Antes de redistribuir a ação à Justiça Federal de Sinop, conforme determinou o Juízo da Vara Especializada do Meio Ambiente da Capital, o Ministério  Público do Estado de Mato Grosso anexou ao processo relatório do professor Doutor Philip M. Fearnside, um dos cientistas que recebeu o Prêmio Nobel da Paz no Painel Intergovernamental para Mudanças Climáticas, atestando que a  mortandade de peixes na UHE Sinop decorreu do baixo teor de oxigênio do corpo hídrico.

“Deixar árvores em um reservatório como o da UHE Sinop contribui a diversos impactos ambientais, como a emissão de gases de efeito estufa, especialmente metano, e a transformação de mercúrio na sua forma venenosa (metil-mercúrio). Os benefícios em fornecer abrigo e alimento para peixes, alegados como raciocínios para deixar essas árvores, são exagerados. A legislação é clara em exigir a remoção total da vegetação, e normas adicionais com relação à qualidade mínima da água (em termos de teor de oxigênio) são adicionais à exigência de remover a vegetação, não fornecendo um substituto para esta remoção”, afirmou o professor , em um trecho do relatório.

Philip ainda relata que os consultores contratados pelos empreendedores, cujos estudos foram acatados pela SEMA, cometeram erros gravíssimos (evidenciando que apresentaram resultados que coincidiam com o que esperavam os contratantes – a própria UHE Sinop). Ressalta também que a UHE Sinop segue o mesmo modelo de outras que também causaram mortandade de peixes, como a UHE Teles Pires, UHE Colider, barragem de Tucuruí (TO) e as barragens na bacia do rio Mekong, no sudeste da Ásia.

Na manifestação anexada aos autos, os promotores de Justiça chamam a atenção da Justiça sobre a gravidade da situação. “O que nós, Promotores e Juízes, deixaremos para nossos filhos? Sabendo que seremos responsáveis pelo incremento do aquecimento global e extinção da vida no planeta haveremos de nos quedar inertes? – isso nos é avisado e temos o poder estatal para coibir!”, alertaram.

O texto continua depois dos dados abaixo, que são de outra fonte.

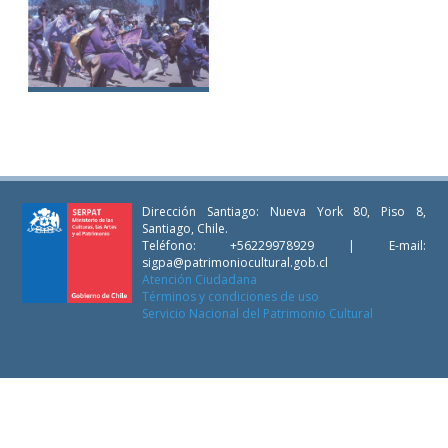
Chinos de Quebrada
Quemada
Baile Chino Pescador
Nº 10 de Coquimbo
Dirección Santiago: Nueva York 80, Piso 8,
Santiago, Chile.
Teléfono: +56229978929 | E-mail:
sigpa@patrimoniocultural.gob.cl
Atención Ciudadana
Términos y condiciones de uso
Servicio Nacional del Patrimonio Cultural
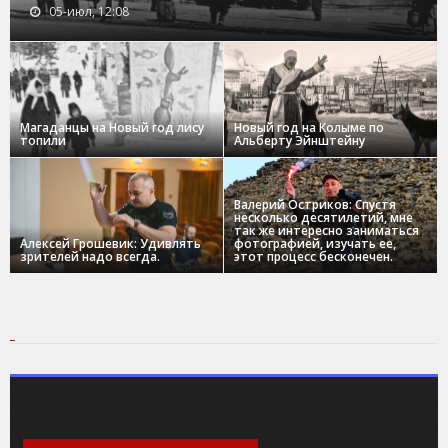
05-июл, 12:08
Магаданцы на Новый год лису
Новый год на Колыме по
топили
Альберту Эйнштейну
Валерий Остриков: Спустя
несколько десятилетий, мне
так же интересно заниматься
Алексей Грошевик: Удивлять
фотографией, изучать ее,
зрителей надо всегда.
этот процесс бесконечен.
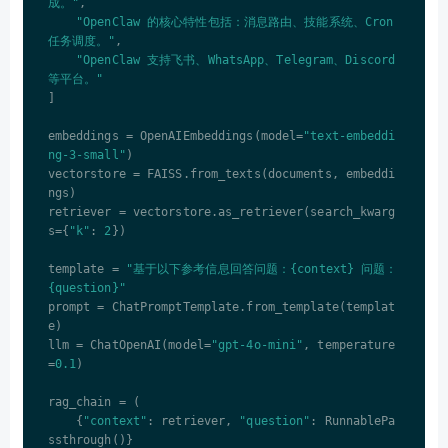
成。"
,

"OpenClaw 的核心特性包括：消息路由、技能系统、Cron 
任务调度。"
,

"OpenClaw 支持飞书、WhatsApp、Telegram、Discord 
等平台。"
]

embeddings = OpenAIEmbeddings(model=
"text-embeddi
ng-3-small"
)

vectorstore = FAISS.from_texts(documents, embeddi
ngs)

retriever = vectorstore.as_retriever(search_kwarg
s={
"k"
: 
2
})

template = 
"基于以下参考信息回答问题：{context} 问题：
{question}"
prompt = ChatPromptTemplate.from_template(templat
e)

llm = ChatOpenAI(model=
"gpt-4o-mini"
, temperature
=
0.1
)

rag_chain = (

    {
"context"
: retriever, 
"question"
: RunnablePa
ssthrough()}
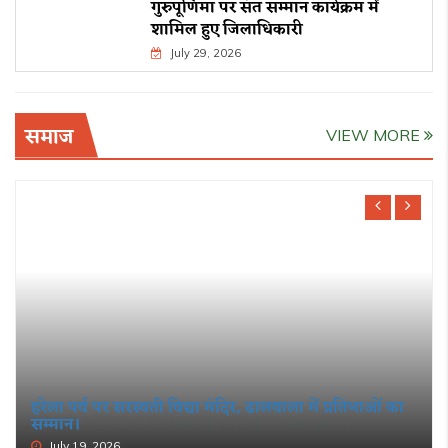
गुरुपूर्णिमा पर संत सम्मान कार्यक्रम में
शामिल हुए जिलाधिकारी
July 29, 2026
समाज
VIEW MORE
हरेला पर्व पर सरस्वती विद्या मंदिर, ढालवाला में प्रतिभाओं का
सम्मान।
July 19, 2026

OUTRO RELATÓRIO: Peritos do Centro de Apoio às Promotorias de Justiça (CAOP) também concluíram “que houve poluição, resultante de ações antrópicas relacionadas a dinâmica adotada para enchimento da Usina de Sinop, em níveis tais que provocaram a mortandade de animais”.

Segundo eles, a “a manobra de enchimento do reservatório diminuiu a vazão do corpo hídrico a jusante, simultaneamente a isso no reservatório o enchimento foi realizado mantendo boa parte de cobertura vegetal a qual iniciou o processo de decomposição e sedimentação da biomassa vegetal afetada. Na sequência houve a abertura abrupta da comporta, a qual descartou no corpo hídrico que estava com vazão reduzida, a água do reservatório em condições fisico-quimicas, velocidade e vazão que levaram a condições letais a toda ictiofauna local”.

URGÊNCIA: Além de requerer a apreciação das medidas liminares – a suspensão do enchimento do reservatório da Usina Hidrelétrica de Sinop e o fechamento imediato do Sistema de Transposição de Peixes da Usina Hidrelétrica de Colíder – o MPMT solicitou  que seja determinado ao empreendedor a apresentação de um plano para instalação e manutenção de laboratório vinculado a alguma instituição governamental (SUS, UFMT, SES etc.) para monitoramento contínuo da qualidade da água, com coletas por agentes do Estado, devido o uso da água pela população das cidades, rural e indígenas.